I’m confident a few privacy activists across Europe are seeking GDPR (etc) arguments to critique the mechanisms behind the location-based exposure of “Foreign, Fake MAGA Agents”; I disagree, but I think there will be ripples of positive & negative consequences until a new norm is established & understood. Of course I’m not the only one thinking this:
Another former employee, speaking on condition of anonymity because they are not authorized to speak about their work at X by their current employer, said the company had decided against deploying the idea in the past for two reasons: concern about creating a visible target for bad actors to manipulate and fear that the label could backfire.

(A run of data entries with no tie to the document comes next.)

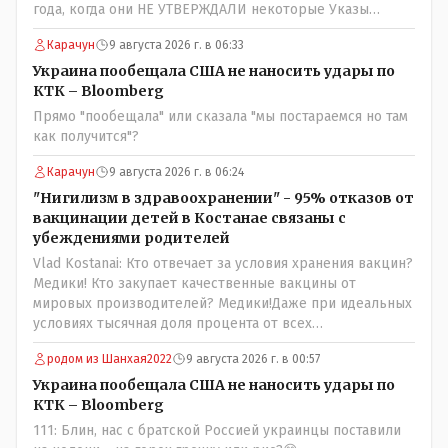
года, когда они НЕ УТВЕРЖДАЛИ некоторые Указы
Назарбаева, особенно в части выборов и перевыборов и
Карачун
9 августа 2026 г. в 06:33
некоторых вопросах внутренней политики, и тогда
Назарбай волевым Указом РАСПУСТИЛ этот бунтарский
Украина пообещала США не наносить удары по
состав. Имя - Серикболсын Абдильдин вам знакомо -
КТК – Bloomberg
юывший секретарь ЦК КП Казахстана , впоследствии -
Прямо "пообещала" или сказала "мы постараемся но там
депутат Верховного Совета и Мажлиса и Председатель
как получится"?
партии коммунстов- он в то время и после и причём
НЕОДНОКРАТНО, указывал и многократно на недостатки
Карачун
9 августа 2026 г. в 06:24
Назарбая и предлагал ему самому ДОБРОВОЛЬНО уйти с
"Нигилизм в здравоохранении" - 95% отказов от
поста Президента.
вакцинации детей в Костанае связаны с
убеждениями родителей
Vlad Kostanai: Кто отвечает за условия хранения вакцин?
Медики! Кто закупает качественные вакцины от
мировых производителей? Медики!Даже при идеальных
условиях тысячная доля процента от всех
вакцинированных может иметь плохие последствия от
родом из Шанхая2022
9 августа 2026 г. в 00:57
прививки. Бумага нужна как защита от дол.....бов не
дружащих с школьными курсами предметов, в
Украина пообещала США не наносить удары по
частности биологии и математики. Vlad Kostanai: Поэтому
КТК – Bloomberg
люди и отказываются и я в том числе своих не
111: Блин, нас с братской Россией украинцы поставили
прививал.Лично я вам и тем другим людям благодарен.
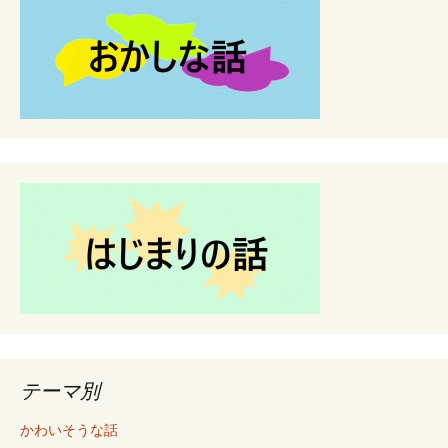
テーマ別
かわいそうな話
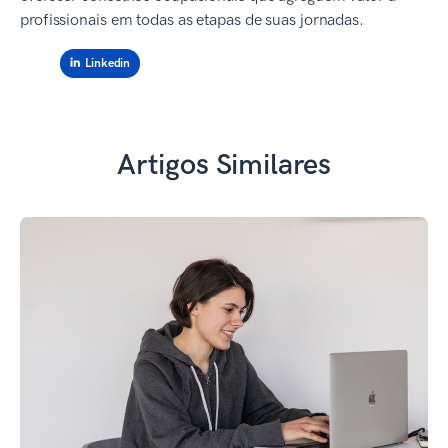
profissionais em todas as etapas de suas jornadas.
Linkedin
Artigos Similares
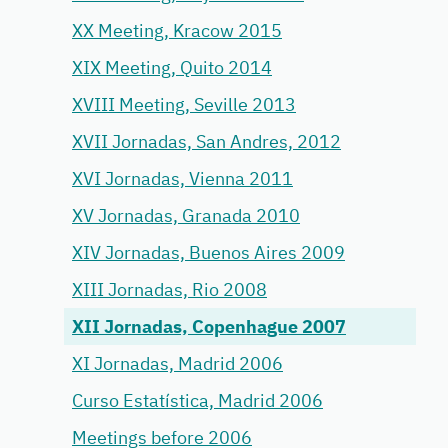
XX Meeting, Kracow 2015
XIX Meeting, Quito 2014
XVIII Meeting, Seville 2013
XVII Jornadas, San Andres, 2012
XVI Jornadas, Vienna 2011
XV Jornadas, Granada 2010
XIV Jornadas, Buenos Aires 2009
XIII Jornadas, Rio 2008
XII Jornadas, Copenhague 2007
XI Jornadas, Madrid 2006
Curso Estatística, Madrid 2006
Meetings before 2006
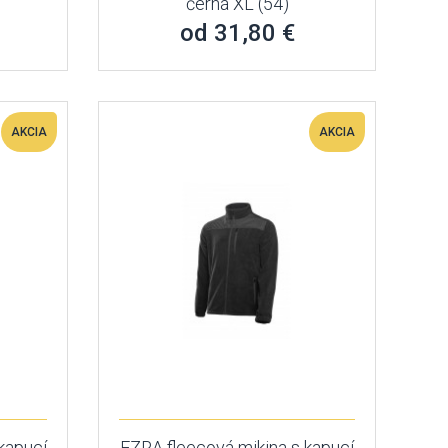
černá XL (54)
od 31,80 €
AKCIA
AKCIA
kapucí
EZRA fleecová mikina s kapucí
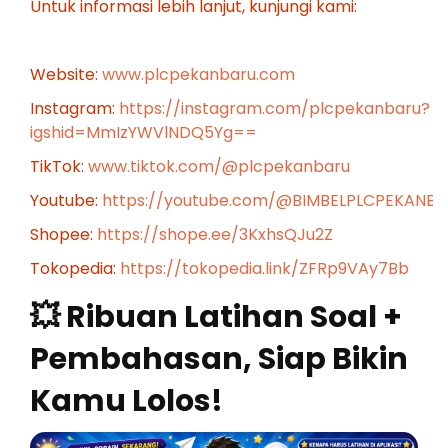
Untuk informasi lebih lanjut, kunjungi kami:
Website:
www.plcpekanbaru.com
Instagram:
https://instagram.com/plcpekanbaru?
igshid=MmIzYWVlNDQ5Yg==
TikTok:
www.tiktok.com/@plcpekanbaru
Youtube:
https://youtube.com/@BIMBELPLCPEKANB
Shopee:
https://shope.ee/3KxhsQJu2Z
Tokopedia:
https://tokopedia.link/ZFRp9VAy7Bb
💥 Ribuan Latihan Soal +
Pembahasan, Siap Bikin
Kamu Lolos!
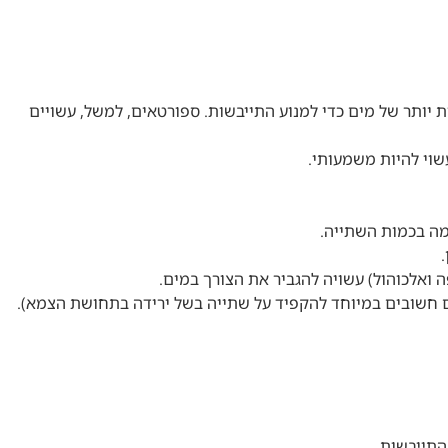
ת יותר של מים כדי למנוע התייבשות. ספורטאים, למשל, עשויים
שוי להיות משמעותי.
מה בכמות השתייה.
 ואלכוהול) עשויה להגביר את הצורך במים.
שים חשובים במיוחד להקפיד על שתייה בשל ירידה בתחושת הצמא).
התייבשות.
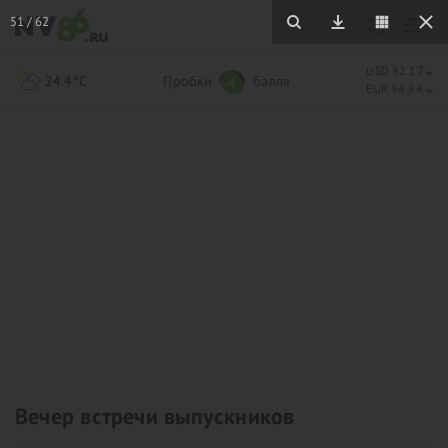
51
/
62
USD 82.17
24.4°C
Пробки
балла
4
EUR 94.84
Вечер встречи выпускников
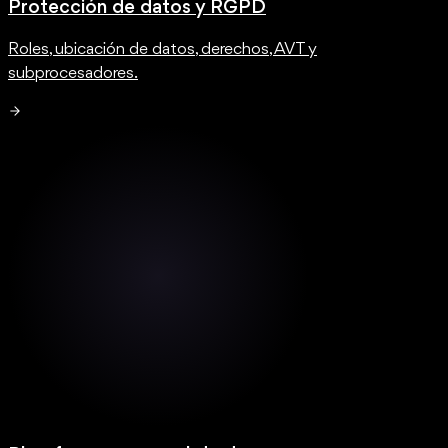
Protección de datos y RGPD
Roles, ubicación de datos, derechos, AVT y
subprocesadores.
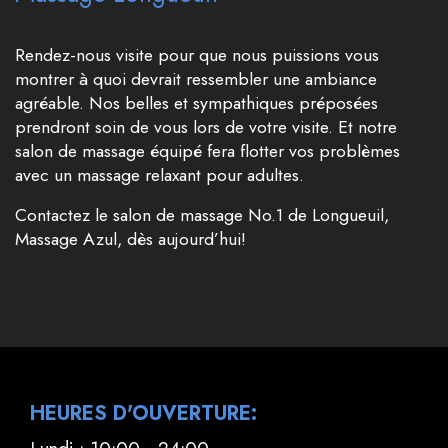
Rendez-nous visite pour que nous puissions vous
montrer à quoi devrait ressembler une ambiance
agréable. Nos belles et sympathiques préposées
prendront soin de vous lors de votre visite. Et notre
salon de massage équipé fera flotter vos problèmes
avec un massage relaxant pour adultes.
Contactez le salon de massage No.1 de Longueuil,
Massage Azul, dès aujourd’hui!
HEURES D'OUVERTURE:
Lundi : 10:00 - 24:00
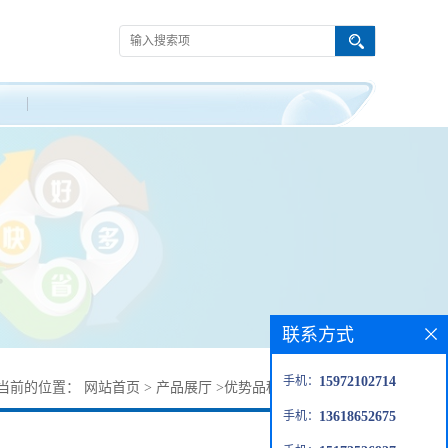
联系方式
手机：
15972102714
当前的位置：
网站首页
>
产品展厅
>
优势品种
>
六水高氯酸锌
手机：
13618652675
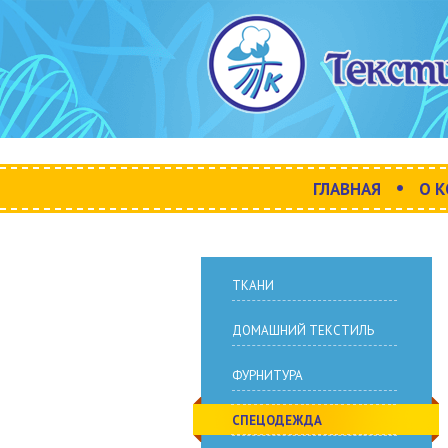
•
ГЛАВНАЯ
О 
ТКАНИ
ДОМАШНИЙ ТЕКСТИЛЬ
ФУРНИТУРА
СПЕЦОДЕЖДА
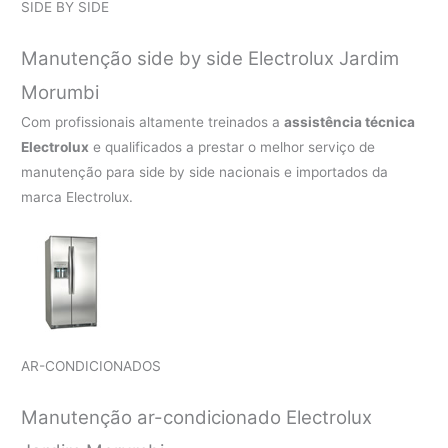
SIDE BY SIDE
Manutenção side by side Electrolux Jardim
Morumbi
Com profissionais altamente treinados a
assistência técnica
Electrolux
e qualificados a prestar o melhor serviço de
manutenção para side by side nacionais e importados da
marca Electrolux.
AR-CONDICIONADOS
Manutenção ar-condicionado Electrolux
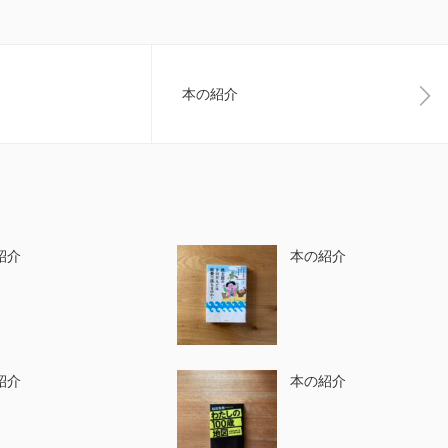
本の紹介
紹介
本の紹介
紹介
本の紹介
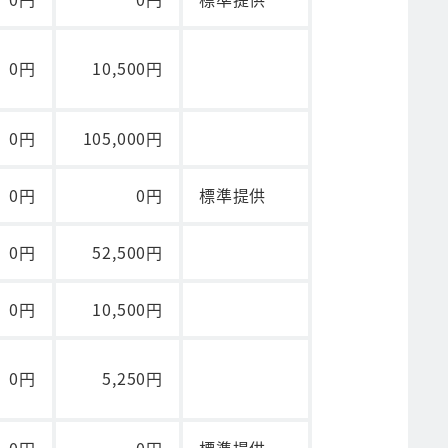
0円
10,500円
0円
105,000円
0円
0円
標準提供
0円
52,500円
0円
10,500円
0円
5,250円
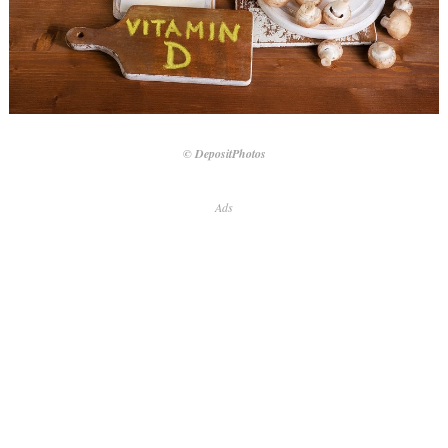
© DepositPhotos
Ads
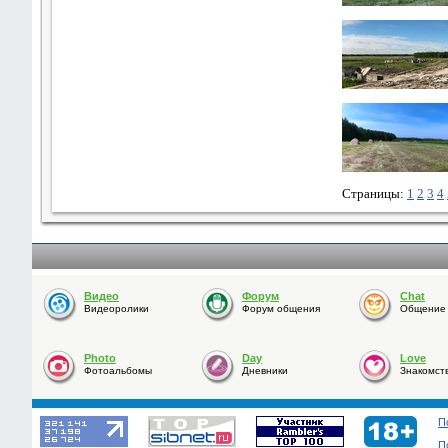
Страницы:
1
2
3
4
Видео
Форум
Chat
Видеоролики
Форум общения
Общение o
Photo
Day
Love
Фотоальбомы
Дневники
Знакомст
П
П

If a bad actor successfully spoofed a U.S. location, the platform would effectively be incorrectly verifying it as a trusted American voice.
It’s pretty simple:
- the fakes will adapt to look more credible
- the readers will trust the adaptations
- even greater transparency will be sought or demanded:
- user-via-vpn, user-via-tor-over-vpn, exposure of source IP’s “reputation”, deanonymisation via reputation-mapping attacks, GDPR lawsuits, exposure of source IP, faked source IPs, …
- lather, rinse, repeat forever
The only way to break this loop is not to play the game, but we’re not in that universe at the moment.
However: there are some worthwhile zingers in the comments, here:
Reddit:
Nikita Bier, X’s head of product development, said they’re working to resolve the use of VPNs to alter account location. How?